Committee staff Jeff Mitchell told panel members February 27 that “anytime you have a comprehensive K-12 funding proposal where the primary objective is to essentially replace all the MO (maintenance and operations) levies…no matter what we do, there’s going to be some imperfections.”

Mullet argued his bill avoids some of the problems in the other McCleary proposals by maintaining the local levy rates while shifting the money toward basic education. Under SB 5825, levy equalization spending by the state would also double for districts with higher tax burdens.

Mullet: Nobody’s Levy Rates Go Up

“Nobody has a (local levy) tax increase,” he said. “It’s all the stuff that we already voter-approved to pay to support our local schools.”

He added, “I think the court’s big thing wasn’t so much they hated local levies, they just felt if there’s districts that can’t raise money locally, it’s a raw deal, because how are they supposed to provide an ample education? By doubling LEA (levy equalization), you’re kind of addressing that concern, because you’re telling the districts that can’t raise money locally, ‘You get extra state support.’”

Senior citizens who qualify for the state property tax relief program would be exempt from the new state-imposed local property tax. The bill would allow districts to raise new levies, but with a $1,000 per student cap.

The Office of the State Auditor would frequently review levy spending to ensure it is not spent on basic education.

Other proposed changes under SB 5825 include:

  • Raising the starting teacher annual salary from $35,000 to $45,000.
  • Replacing the state prototypical school funding model with a baseline per-pupil funding that guarantees $11,500 per student.
  • A “hold harmless” policy so that districts do not receive less money than they would under current state law.

A total cost estimate has not been determined yet for SB 5825, but at minimum it would add $1.5-$1.6 billion in education spending every four years. SB 5825’s backers have proposed two bills calling for an online sales tax to pay for it.

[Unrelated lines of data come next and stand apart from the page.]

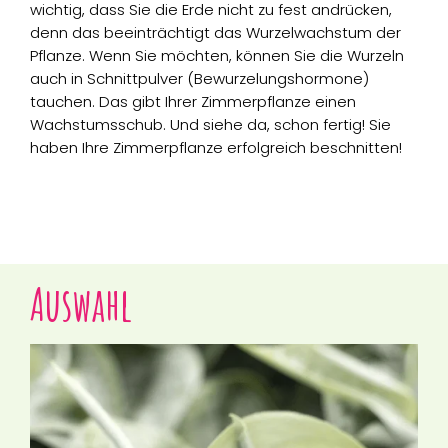
wichtig, dass Sie die Erde nicht zu fest andrücken,
denn das beeinträchtigt das Wurzelwachstum der
Pflanze. Wenn Sie möchten, können Sie die Wurzeln
auch in Schnittpulver (Bewurzelungshormone)
tauchen. Das gibt Ihrer Zimmerpflanze einen
Wachstumsschub. Und siehe da, schon fertig! Sie
haben Ihre Zimmerpflanze erfolgreich beschnitten!
Auswahl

Constitutional Amendment Proposed To Exempt New Tax

Mullet has introduced SJR 8207, exempting the new proposed local property tax from the Washington state Constitution’s provision limiting overall property tax burdens to one percent, or $10 per $10,000 in assessed valuation (AV). It is cosponsored by State Sens. Steve Hobbs (D-44), Dean Takko (D-19), Sam Hunt (D-22), and Steve Conway (D-29). Excess levies are currently exempt from the constitutional one percent limit, along with ports and utility districts.

Committee member State Sen. Joe Fain (R-47) questioned whether the proposed local property tax, in which districts have different rates, could pass legal scrutiny. The state constitution requires property be taxed by the state at a uniform rate.

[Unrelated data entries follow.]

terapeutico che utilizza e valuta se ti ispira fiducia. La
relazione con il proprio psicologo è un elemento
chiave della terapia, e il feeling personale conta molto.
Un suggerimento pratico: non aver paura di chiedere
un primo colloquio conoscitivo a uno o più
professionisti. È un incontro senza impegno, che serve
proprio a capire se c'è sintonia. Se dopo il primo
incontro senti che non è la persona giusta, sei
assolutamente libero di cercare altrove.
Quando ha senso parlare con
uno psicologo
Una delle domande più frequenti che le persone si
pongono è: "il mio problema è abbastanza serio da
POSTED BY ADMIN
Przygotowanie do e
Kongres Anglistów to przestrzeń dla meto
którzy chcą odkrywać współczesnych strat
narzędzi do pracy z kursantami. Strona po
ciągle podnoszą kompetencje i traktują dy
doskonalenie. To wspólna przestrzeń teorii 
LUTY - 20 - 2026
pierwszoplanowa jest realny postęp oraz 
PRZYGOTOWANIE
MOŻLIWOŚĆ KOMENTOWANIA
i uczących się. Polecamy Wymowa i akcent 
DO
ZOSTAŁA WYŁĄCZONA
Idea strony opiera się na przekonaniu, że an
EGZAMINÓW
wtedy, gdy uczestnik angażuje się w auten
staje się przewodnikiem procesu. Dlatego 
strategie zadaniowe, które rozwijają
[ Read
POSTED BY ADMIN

“We’re kind of trying to live in two universes, the universe where this is a local tax for the purpose of uniformity, but a state tax for the purpose of not relying on local levies, and so hopefully we can have more of a conversation on how that plays out.”

In agreement was Chair Sen. John Braun (R-20), who said it “sounds an awful lot like a state levy. If it’s a local levy, how can this be used to fund the state’s responsibility for basic education? It does seem like you’re kind of living in two different worlds, depending on which part of the constitution you want to comply with.”

Mitchell told members that “these are in essence local taxes…all of the money, all of the property taxes collected within the particular taxing district generating the property tax revenue, it goes right back to those districts.”

Mullet cited the 1935 State Supreme Court case Newman v. Schlarb. In section three of the ruling, the court found that the state could compel local taxing districts to levy a tax on their behalf at different rates, as long as it was uniform within the individual districts, because it would still qualify as a local tax.